All roads lead from Greece (and one thing leads to another).We all know about Grecian tragedies but there has not been one like this before. After months and months of dithering, EU leaders “jaw-dropped” world markets by announcing a 750bn euros rescue package and coupled it with direct purchases of Greek, Portuguese and Spanish debt. Greece had been running a casino larger than the whole of Las Vegas and Reno together. Not only that, beaurocrats and non-tax- paying citizens had been betting against the house for seemingly ages with the help of an elution performed by our friends at Goldman Sachs. What might work in the short term but it ends in tears. The house known as the big global market always wins in the end. And so it did with Greece that is well and truly a busted flush.

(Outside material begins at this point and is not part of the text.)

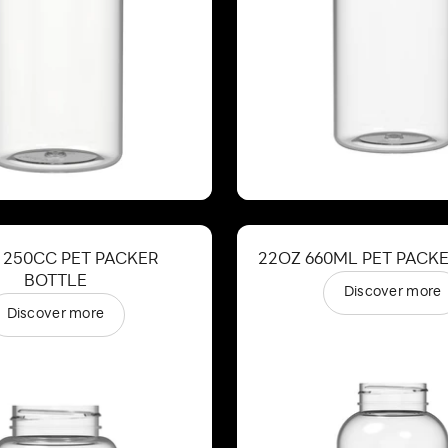
 250CC PET PACKER
22OZ 660ML PET PACK
BOTTLE
Discover more
Discover more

(One leading Grecian economist claimed that 75,000 extra civil servants had been recruited in the last one year alone “When the ones we already have, have nothing to do.”)
Whether the monetary intention was sound or not (we can liken it to our own QE programme as inflation rises rapidly), the roads from Greece creep ever closer and the ripple effect becomes a tsunami. What is happening is that foreign (to Greece that is) holders of Greek and Portuguese debt have leapt on the intervention by the EU to exit their positions. This leaves the eurozone taxpayers exposed. This weakens the euro and makes exports to euroland more expensive and decreases demand in the market taking 60% of UK exports.
The FTSE has dropped by over 12% in the time this tragedy has been unwinding and a new sovereign coin (banking on gold – the value of last resort) that fetched £164 a second or so ago, now cost £210. Very scary stuff and we all thought the credit crunch was bad. Quantitative easing to quantitative wheezing one might say.
The new UK coalition government is going to tighten our belt at last. Well it had better move real fast since Ireland, Greece, Portugal, Spain and now Italy are, inter alia, freezing public sector pay like a new ice-age has dawned. We are not in the EU monetary union but we sure are in the fiscal one. Our pension is starting to weep.